Sejumlah pihak menyayangkan kebijakan impor garam ini. Alasan yang dikemukakan pemerintah justru menohok para petambak lokal. Solusi yang diberikan bagaikan oase di padang gurun. Impor dalam jumlah yang besar. Telah menenggelamkan asa bagi petambak yang terbatas dalam pembiayaan produksi dan pengelolaannya. Ketua Asosiasi Petani Garam Indonesia (APGI) Jakfar Sodikin menyayangkan keputusan impor garam yang terus berlanjut, apalagi disertai pembatalan target swasembada. APGI menilai impor garam akan semakin membuat petambak terpuruk karena harga garam di tingkat petani akan semakin tertekan seiring membanjirnya pasokan garam impor.

Melalui akun Twitter @susipudjiastuti, Minggu (21/3/2021), mantan Menteri Perikanan dan Kelautan Susi Pudjiastuti menilai kebijakan impor garam dengan jumlah di atas 1,7 juta ton berdampak pada harga garam lokal yang dipasarkan. Harga garam dapat merosot mencapai Rp 1.500,00. Penolakan juga dikemukakan oleh Sekretaris Jendral Partai Demokrasi Indonesia  Perjuangan (PDIP) Hasto Kristiyanto, “Menteri sebagai pembantu presiden, di dalam mengambil keputusan politik, harus senafas dengan kebijakan politik pangan presiden dan berusaha mewujudkan kedaulatan pangan nasional serta berpihak pada kepentingan petani.” Ujarnya dalam keterangan tertulis, Sabtu (20/32021). (Ekonomibisnis.com, 21/3/2021)

Pada dasarnya komoditi garam lokal di Indonesia melimpah.

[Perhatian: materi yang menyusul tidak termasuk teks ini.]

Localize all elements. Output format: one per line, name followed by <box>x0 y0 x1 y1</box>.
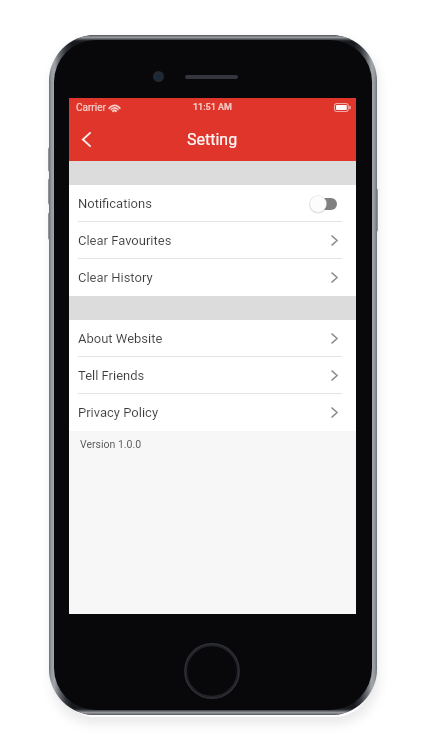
staticText: Tell Friends <box>78 368 145 383</box>
staticText: Setting <box>187 130 238 149</box>
staticText: Clear History <box>78 270 153 285</box>
button[interactable]: Clear History <box>69 259 356 296</box>
button[interactable]: Notifications <box>69 185 356 222</box>
staticText: Carrier <box>76 102 106 114</box>
staticText: 11:51 AM <box>193 102 232 113</box>
staticText: Version 1.0.0 <box>80 438 142 450</box>
staticText: Clear Favourites <box>78 233 172 248</box>
staticText: About Website <box>78 331 163 346</box>
button[interactable]: Back <box>69 117 103 161</box>
button[interactable]: Privacy Policy <box>69 394 356 431</box>
staticText: Notifications <box>78 196 152 211</box>
staticText: Privacy Policy <box>78 405 159 420</box>
button[interactable]: Clear Favourites <box>69 222 356 259</box>
button[interactable]: About Website <box>69 320 356 357</box>
button[interactable]: Tell Friends <box>69 357 356 394</box>
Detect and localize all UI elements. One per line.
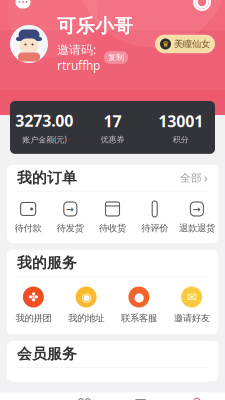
staticText: 我的服务 <box>17 254 77 272</box>
button[interactable]: 购物车 <box>112 397 169 400</box>
button[interactable]: → <box>49 200 91 234</box>
button[interactable]: 我的 <box>169 397 225 400</box>
staticText: › <box>204 170 208 186</box>
staticText: 邀请码: rtruffhp <box>57 42 100 73</box>
staticText: 可乐小哥 <box>57 15 133 38</box>
staticText: → <box>66 204 74 214</box>
staticText: 账户金额(元) <box>22 134 66 145</box>
staticText: 17 <box>104 110 122 132</box>
staticText: 13001 <box>158 110 203 132</box>
staticText: 待付款 <box>15 222 42 234</box>
staticText: 退款退货 <box>179 222 215 234</box>
button[interactable]: 待评价 <box>134 200 176 234</box>
staticText: → <box>193 204 201 214</box>
staticText: 我的订单 <box>17 169 77 187</box>
button[interactable]: ✤ <box>7 286 60 324</box>
staticText: 待收货 <box>99 222 126 234</box>
staticText: 联系客服 <box>121 312 157 324</box>
button[interactable]: ♛ <box>155 35 215 53</box>
staticText: 我的地址 <box>68 312 104 324</box>
button[interactable]: Settings <box>189 0 215 15</box>
staticText: ✉ <box>187 290 197 304</box>
staticText: 美瞳仙女 <box>174 38 210 50</box>
staticText: 待评价 <box>141 222 168 234</box>
button[interactable]: 待付款 <box>7 200 49 234</box>
button[interactable]: ◉ <box>60 286 113 324</box>
button[interactable]: ● <box>112 286 165 324</box>
button[interactable]: Messages <box>10 0 36 15</box>
staticText: 全部 <box>180 171 202 184</box>
staticText: ● <box>134 290 144 304</box>
staticText: 优惠券 <box>100 135 124 144</box>
staticText: 3273.00 <box>15 110 73 131</box>
button[interactable]: 17 <box>78 110 147 144</box>
button[interactable]: 复制 <box>104 51 128 64</box>
staticText: 会员服务 <box>17 345 77 363</box>
button[interactable]: → <box>176 200 218 234</box>
staticText: ♛ <box>162 39 169 48</box>
staticText: ◉ <box>81 290 91 304</box>
button[interactable]: 3273.00 <box>10 110 78 145</box>
staticText: ✤ <box>28 290 38 304</box>
staticText: 待发货 <box>57 222 84 234</box>
staticText: 复制 <box>108 52 124 62</box>
button[interactable]: 待收货 <box>91 200 134 234</box>
button[interactable]: 13001 <box>147 110 215 144</box>
staticText: 积分 <box>173 135 189 144</box>
button[interactable]: 分类 <box>56 397 112 400</box>
staticText: 邀请好友 <box>174 312 210 324</box>
staticText: 我的拼团 <box>15 312 51 324</box>
button[interactable]: 全部 <box>180 170 208 186</box>
button[interactable]: ✉ <box>165 286 218 324</box>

Maka perlu peran negara dalam mendukung, memfasilitasi dan meregulasi pengelolaan  serta distribusi garam lokal. Sehingga kualitas dan kuantitasnya memenuhi standar penggunaan secara luas. Yaitu tercapainya kebutuhan di bidang rumah tangga, perdagangan dan perindustrian. Datangnya garam produk impor dengan harga yang lebih murah dengan manfaat lebih banyak. Jelas, disukai oleh konsumen. Persaingan kualitas, kegunaan dan harga inilah yang merugikan para petambak lokal. Kebijakan impor ini jelas wujud dari kapitalisme yang diemban negeri ini. Memudahkan para pemilik modal dengan investasinya untuk memperoleh keuntungan atas kebijakan impor yang ditetapkan pemerintah. Kebijakan yang tidak sistemis dalam pemenuhan kebutuhan garam industri yang bisa dihasilkan oleh petambak lokal. Inilah bentuk tercapainya UU Cipta Kerja. Membatalkan target swasembada garam. Kebijakan yang diambil mengutamakan kepentingan korporat.

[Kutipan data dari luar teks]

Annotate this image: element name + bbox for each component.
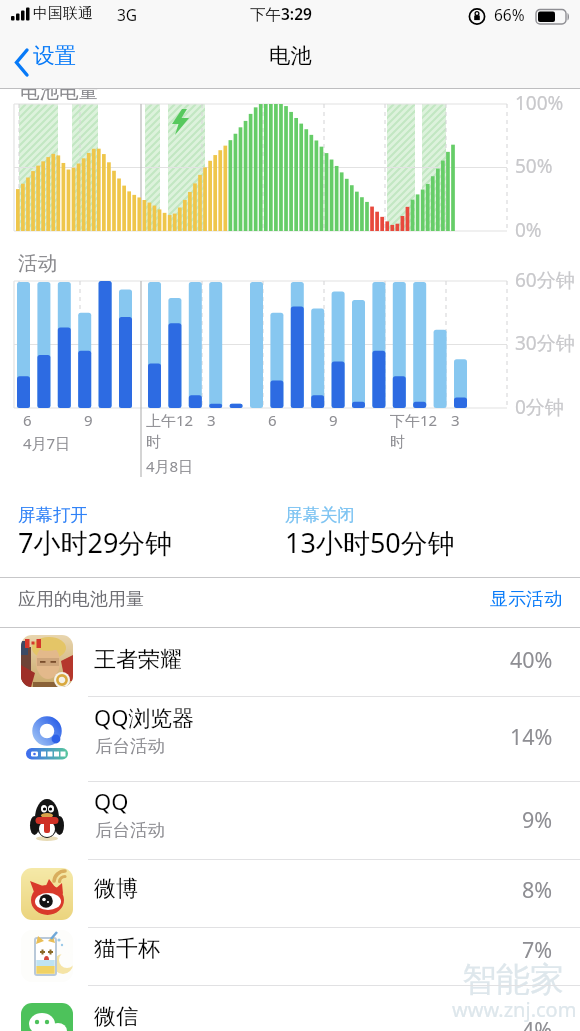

Peta Jalan Islam Mewujudkan Kedaulatan dalam Pemenuhan Kebutuhan Pokok Rakyat

Islam merupakan sistem yang memiliki aturan yang menyeluruh. Dalam mencapai tujuan hukum-hukum yang dipergunakan untuk memecahkan mekanisme pengaturan berbagai urusan rakyat maka diperlukan politik ekonomi. Politik ekonomi Islam adalah menjamin realisasinya pemenuhan semua kebutuhan primer setiap orang secara menyeluruh, berikut mendorong pemenuhan kebutuhan sekunder dan tersiernya.

Islam mendorong setiap rakyatnya untuk bekerja. Pengelolaan tanah, sumber daya alam, termasuk pesisir pantai dan lautan, serta segala kekayaan yang dapat dimanfaatkan dan difungsikan sesuai manfaatnya maka negara akan memfasilitasi dengan sebaik-baiknya. Memberdayakan rakyat yang berada di bawah naungan Islam. Memberikan bantuan fasilitas dan teknologi yang mampu mengoptimalkan produktivitas lokal. Road map agar terwujudnya swasembada produk dalam negeri akan diupayakan jangka panjang agar ketersediaan dan keberlangsungan produksi dan distribusi kontinu berjalan.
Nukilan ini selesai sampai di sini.